Are there associations between sleep bruxism, chronic stress, and sleep quality?

Abstract

Objectives

The purpose of this study was to identify associations between definite sleep bruxism, as defined by the American academy of sleep medicine, and chronic stress and sleep quality.

Methods

Sleep bruxism was determined by use of questionnaires, assessment of clinical symptoms, and recording of electromyographic and electrocardiographic data (recorded by the Bruxoff ® device). The study included 67 participants. Of these, 38 were identified as bruxers and 29 as non-bruxers. The 38 bruxers were further classified as 17 moderate and 21 intense bruxers.

Self-reported stress and self-reported sleep quality were determined by use of the validated questionnaires “Trier Inventory for the Assessment of Chronic Stress” (TICS) and the “Pittsburgh Sleep Quality Index” (PSQI).

Results

No statistically significant association was found between sleep bruxism and self-reported stress or sleep quality. However, a significant association between specific items of chronic stress and poor sleep quality was identified.

Conclusions

The results of this study indicate an association between subjective sleep quality and subjective chronic stress, irrespective of the presence or absence of sleep bruxism.

Clinical significance

Chronic stress and sleep quality do not seem to be associated with sleep bruxism.
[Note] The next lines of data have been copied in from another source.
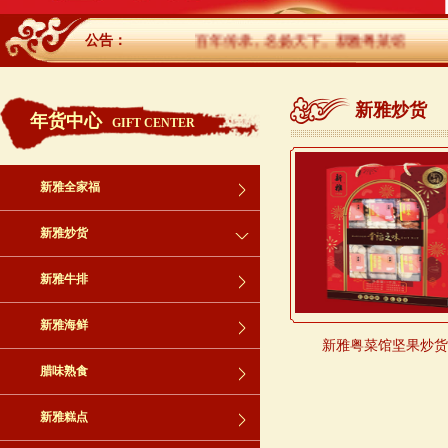
公告：
百年传承，名扬天下。新雅粤菜馆
新雅炒货
年货中心
GIFT CENTER
新雅全家福
新雅炒货
新雅牛排
新雅海鲜
新雅粤菜馆坚果炒货1
腊味熟食
新雅糕点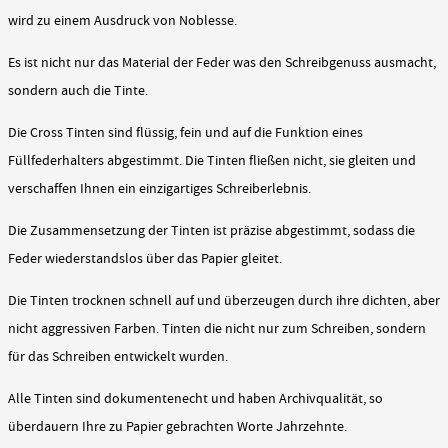
wird zu einem Ausdruck von Noblesse.
Es ist nicht nur das Material der Feder was den Schreibgenuss ausmacht,
sondern auch die Tinte.
Die Cross Tinten sind flüssig, fein und auf die Funktion eines
Füllfederhalters abgestimmt. Die Tinten fließen nicht, sie gleiten und
verschaffen Ihnen ein einzigartiges Schreiberlebnis.
Die Zusammensetzung der Tinten ist präzise abgestimmt, sodass die
Feder wiederstandslos über das Papier gleitet.
Die Tinten trocknen schnell auf und überzeugen durch ihre dichten, aber
nicht aggressiven Farben. Tinten die nicht nur zum Schreiben, sondern
für das Schreiben entwickelt wurden.
Alle Tinten sind dokumentenecht und haben Archivqualität, so
überdauern Ihre zu Papier gebrachten Worte Jahrzehnte.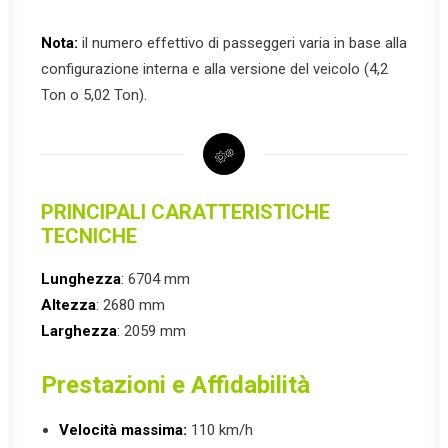
Nota:
il numero effettivo di passeggeri varia in base alla
configurazione interna e alla versione del veicolo (4,2
Ton o 5,02 Ton).
PRINCIPALI CARATTERISTICHE
TECNICHE
Lunghezza
: 6704 mm
Altezza
: 2680 mm
Larghezza
: 2059 mm
Prestazioni e Affidabilità
Velocità massima:
110 km/h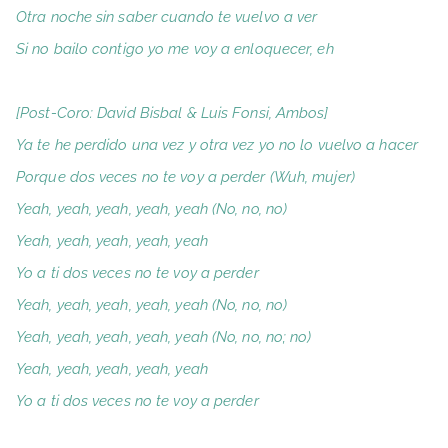
Otra noche sin saber cuando te vuelvo a ver
Si no bailo contigo yo me voy a enloquecer, eh
[Post-Coro: David Bisbal & Luis Fonsi, Ambos]
Ya te he perdido una vez y otra vez yo no lo vuelvo a hacer
Porque dos veces no te voy a perder (Wuh, mujer)
Yeah, yeah, yeah, yeah, yeah (No, no, no)
Yeah, yeah, yeah, yeah, yeah
Yo a ti dos veces no te voy a perder
Yeah, yeah, yeah, yeah, yeah (No, no, no)
Yeah, yeah, yeah, yeah, yeah (No, no, no; no)
Yeah, yeah, yeah, yeah, yeah
Yo a ti dos veces no te voy a perder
(clinical trial no. NCT03039985)

Introduction

Bruxism is defined as repetitive jaw-muscle activity characterized by clenching or grinding of the teeth and/or bracing or thrusting of the mandible with circadian manifestations . Because it may have detrimental effects, bruxism is of great interest to a variety of medical disciplines. The effects of bruxism, which include abnormal tooth wear and/or unsuccessful dental restorations, masticatory muscle tenderness and pain, headaches, and disturbed sleep, affect patients’ quality of life and incur dental and medical follow-up costs.
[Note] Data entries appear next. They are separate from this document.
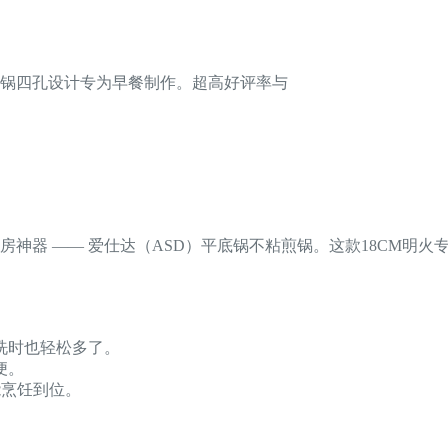
煎锅四孔设计专为早餐制作。超高好评率与
神器 —— 爱仕达（ASD）平底锅不粘煎锅。这款18CM明
洗时也轻松多了。
便。
能烹饪到位。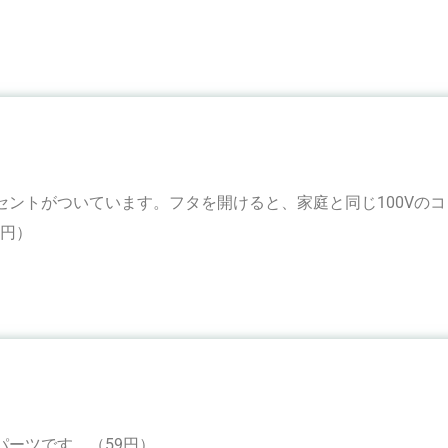
セントがついています。フタを開けると、家庭と同じ100Vの
3円）
パーツです。（59円）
The prevalence of bruxism is between 8 and 31% , depending on the method of diagnosis used. This shows that bruxism is not an uncommon problem and is, thus, worthy of study.

Researchers have, therefore, been working to identify the risk factors for sleep bruxism and its correlation with other dental or medical diseases. Several factors are already associated with sleep bruxism, including gastroesophageal reflux disease , genetic factors , tinnitus , temporomandibular disorders , chronic migraine , and nicotine or alcohol consumption . Poor sleep quality and personality traits, such as stress , have also been associated with sleep bruxism.

Unfortunately, most of these risk factors or correlations have been identified by use of questionnaires for diagnosis of sleep bruxism . According to the criteria for sleep bruxism proposed by Lobezzo et al. , the exclusive use of questionnaires only indicates an association with “probable” sleep bruxism, therefore reducing the usefulness of these studies’ results. Because it is a cost- and time-consuming procedure, very few studies have adhered to the definition of definite sleep bruxism as verified by a polysomnographic recording (PSG). Moreover, this procedure records a patient’s oral behavior in an unusual environment, i.e., during a hospital stay, and not, as would be preferable, in a familiar domestic environment.

By combining electromyographic and electrocardiographic data , use of a portable device (Bruxoff ® ) shows a high correlation and a high agreement to the PSG. This should lead to a reduction in the number of false positive or false negative sleep bruxism diagnoses under domestic conditions.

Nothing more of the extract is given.